In a presentation led by Fort Smith IT Director Russell Gibson and Finance Director Jennifer Walker, City Directors considered three options for payment.

The first would include paying $2 million in ERP implementation before the end of the year (includes $1.93 million for implementation and a $72,571 prorate for yearly maintenance). Starting in 2017, the total would fall to $1.128 million, then $1.07 million in 2018; $339,297 in 2019; $328,550 in 2020; and $344,977.50 in 2021. Under this option, the ERP project cost would total $5.214 million.

Option two — financing the entire ERP cost over a 5-year  period — would be the most expensive option finishing out at $5.812 million from 2017 to 2021, while option three — financing the implementation cost only — would bring the five-year cost down to $5.568 million.

While the Board during Tuesday’s study session did not give a clear indication on how it would vote, City Director Tracy Pennartz said she preferred the first option because “it’s potentially less money out of our taxpayers’ pockets.”

For nearly three decades, the city has partnered with ArcBest Technologies to provide financial services, related software, and custom development.
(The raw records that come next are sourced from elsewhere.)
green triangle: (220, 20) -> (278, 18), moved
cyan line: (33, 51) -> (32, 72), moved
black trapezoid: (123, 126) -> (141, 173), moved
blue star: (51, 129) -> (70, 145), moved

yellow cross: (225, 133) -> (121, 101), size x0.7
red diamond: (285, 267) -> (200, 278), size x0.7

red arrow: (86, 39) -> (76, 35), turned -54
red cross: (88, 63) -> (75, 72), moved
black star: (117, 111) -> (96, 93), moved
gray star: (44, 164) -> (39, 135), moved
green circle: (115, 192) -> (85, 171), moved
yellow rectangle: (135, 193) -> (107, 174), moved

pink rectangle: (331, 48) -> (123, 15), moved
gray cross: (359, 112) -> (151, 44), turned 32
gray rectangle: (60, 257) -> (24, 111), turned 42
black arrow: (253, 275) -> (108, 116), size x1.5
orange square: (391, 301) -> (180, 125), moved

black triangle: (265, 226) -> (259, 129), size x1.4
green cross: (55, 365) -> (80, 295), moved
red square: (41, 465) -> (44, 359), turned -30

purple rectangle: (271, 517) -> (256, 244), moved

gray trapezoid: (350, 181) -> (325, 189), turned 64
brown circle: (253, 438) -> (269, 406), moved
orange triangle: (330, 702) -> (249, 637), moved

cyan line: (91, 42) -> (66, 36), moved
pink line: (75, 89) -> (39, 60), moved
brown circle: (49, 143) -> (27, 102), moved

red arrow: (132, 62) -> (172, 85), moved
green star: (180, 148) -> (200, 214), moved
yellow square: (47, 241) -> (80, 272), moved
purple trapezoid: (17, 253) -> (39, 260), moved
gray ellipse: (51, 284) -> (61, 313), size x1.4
Gibson called the partnership “productive” in a memo to the Board, but noted “the existing financial system presents a number of challenges to the City including extensibility, enterprise integration, end user training and technology obsolescence.”

“The technology on which the existing financial system is built represents older, mainframe technology and does not provide a suitable platform on which to centralize and integrate departmental data and business processes and extend/enhance via today’s application development trends (e.g. mobile, public-facing portal, open data, etc.),” Gibson wrote, adding the city of Fort Smith is ArcBest Technology’s sole remaining partner under the old system, and in 2015, expressed a desire “to transition away from providing these outside services and decommission the existing financial system platform by the end of 2018.”

A technology plan to move toward implementation launched in 2014 under directive of the Board with the following goals
• Improve the overall financial system functionality;
• Improve reporting and access of financial information;
• Improve transparency of financial data and city business practices;
• Improve work order management;
• Improve capital improvement project reporting; and
• Improve enterprise integration of all city systems, data, and business processes as well as the internal auditing process.

A six-year cost breakdown was submitted to the Board ahead of Tuesday’s study session in which it was explained there will be a two-year “overlap” of costs for the existing financial system and the proposed ERP solution to maintain operational integrities. There will also be a 24-month termination notification clause in the contract with ArcBest Technologies.

The most significant single cost for the ERP solution is implementation, which includes initial procurement of software licensing, servers/PCs, hardware (e.g. compatible credit card scanners, biometric time clocks, cash drawers, etc.) and the migration of more than 30 years of historical financial data and development services information. City systems will harness existing IT resources and continue with an onsite server setup rather than the increasingly popular cloud-based solution.

Also Tuesday, Walker laid out a plan for restructuring her department, telling City Directors that Finance had “the right people,” but observed that they aren’t “necessarily in the right jobs.”

“We are changing the way we do business, and because of that we need some additional skill sets,” Walker explained, citing the need for new positions including a budget analyst, bond specialist, insurance specialist, contracts specialist, senior staff accountant, treasury analyst, and senior financial reporting analyst with an overall projected cost of $377,000.

Walker also said there could be some employees in the department capable of filling these roles, but called it “a personnel issue I’d rather discuss (with City Directors) in an executive session.”